Why, thank you, hello to you, too!

And one of my besties told me about these sunglasses, and they are legit the best I’ve ever had. Goodr. Look ’em up, you won’t be sorry. They make me feel fabulous when I’m unshowered and my hair is feral and I’m feeling ashamed about the constant tank top/sweatpant/kimono situation. I just pop them on and am like, “Oh, hellooooo, you fabulous, radiant creature!”

I’m Morticia for Halloween, which doesn’t hurt.

My final confession (please, husband, don’t be reading this. If you are, walk away now.) is that I actually succumbed to ads that appeared on a STUPID WORDGAME APP I PLAY EVERY DAY. An app. A game. Like i’m 12. But no! I actually clicked and was delighted to receive this free weird bubble brush thing (do you guys know what I’m talking about? I mean, I know I take a lot of pictures but I’m not lame enough to have photographed the cleaning supplies I bought off the internet) from Grove. I got a few other things for free, and was able to give myself the slow clap for stocking up on discounted seasonally fragranced Mrs. Meyers cleaning supplies. I mean, I CARE ABOUT THE EARTH AND THE CLEANLINESS OF MY HOME AND MY FAMILY’S EXPOSURE TO TOXINS I’M NOT JUST A LOUNGEWEAR OBSESSED MONSTER.

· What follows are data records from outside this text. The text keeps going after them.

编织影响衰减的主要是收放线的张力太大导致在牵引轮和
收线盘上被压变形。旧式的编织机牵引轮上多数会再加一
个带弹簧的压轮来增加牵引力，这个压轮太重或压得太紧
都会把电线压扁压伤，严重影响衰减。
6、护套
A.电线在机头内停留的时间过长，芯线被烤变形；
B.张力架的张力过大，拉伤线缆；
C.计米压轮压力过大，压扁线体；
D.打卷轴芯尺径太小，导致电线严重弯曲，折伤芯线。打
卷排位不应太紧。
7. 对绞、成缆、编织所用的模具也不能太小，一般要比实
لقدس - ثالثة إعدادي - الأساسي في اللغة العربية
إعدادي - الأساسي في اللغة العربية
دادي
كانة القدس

And then I went and got that Daily Harvest shit, too, because our kitchen was being demolished and cooking was hard and it was super easy and yummy and healthy and though I got $30 off, it was expensive AF and will probably not be a regular thing. And oh. I got that goddamn Prose “your own hair prescription, how indulgent and wonderful, your name is even on the bottle and you choose your own scent!” shampoo and conditioner. The dry shampoo is actually quite wonderful.

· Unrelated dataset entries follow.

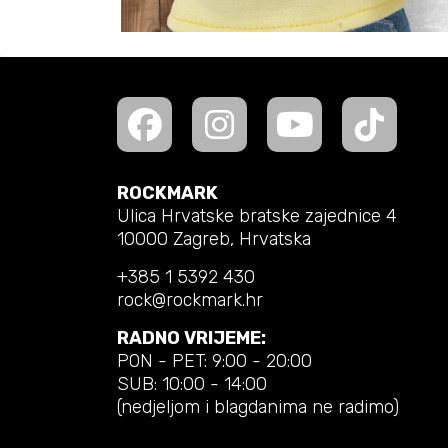
ROCKMARK
Ulica Hrvatske bratske zajednice 4
10000 Zagreb, Hrvatska
+385 1 5392 430
rock@rockmark.hr
RADNO VRIJEME:
PON - PET: 9:00 - 20:00
SUB: 10:00 - 14:00
(nedjeljom i blagdanima ne radimo)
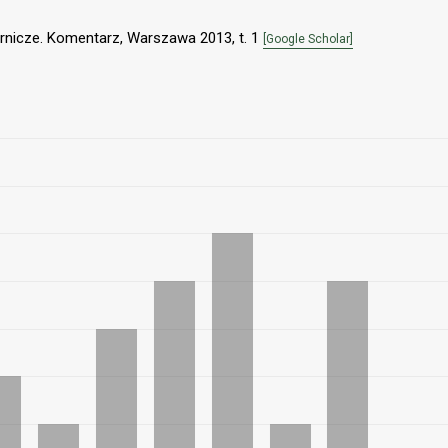
rnicze. Komentarz, Warszawa 2013, t. 1
[Google Scholar]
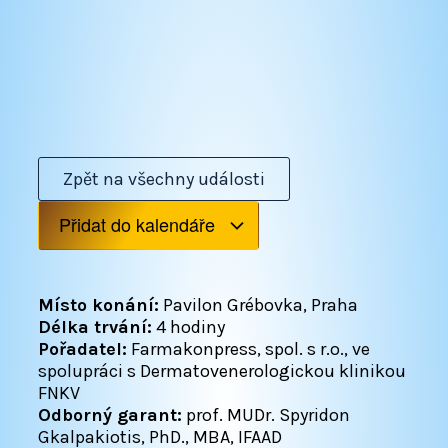
Zpět na všechny události
Přidat do kalendáře
Místo konání:
Pavilon Grébovka, Praha
Délka trvání:
4 hodiny
Pořadatel:
Farmakonpress, spol. s r.o., ve
spolupráci s Dermatovenerologickou klinikou
FNKV
Odborný garant:
prof. MUDr. Spyridon
Gkalpakiotis, PhD., MBA, IFAAD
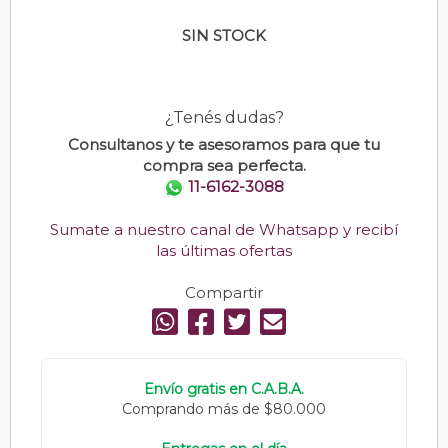
SIN STOCK
¿Tenés dudas?
Consultanos y te asesoramos para que tu
compra sea perfecta.
11-6162-3088
Sumate a nuestro canal de Whatsapp y recibí
las últimas ofertas
Compartir
Envío gratis en C.A.B.A.
Comprando más de $80.000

So, I think I’m done now. Being a full-time administrative assistant for my 4th grader and emotional support person for my 9th grader has left me with little time for frivolity and decadent online shopping. My last purchase was a touchless thermometer, FFS. But whenever I reflect on the fuckery of these months, I’ll smile a little as I recall that I found ways to nurture myself with comfy clothes, flattering swimwear, and portraits of my rescue dog in period costumes. And that, my friends, has got to be worth something.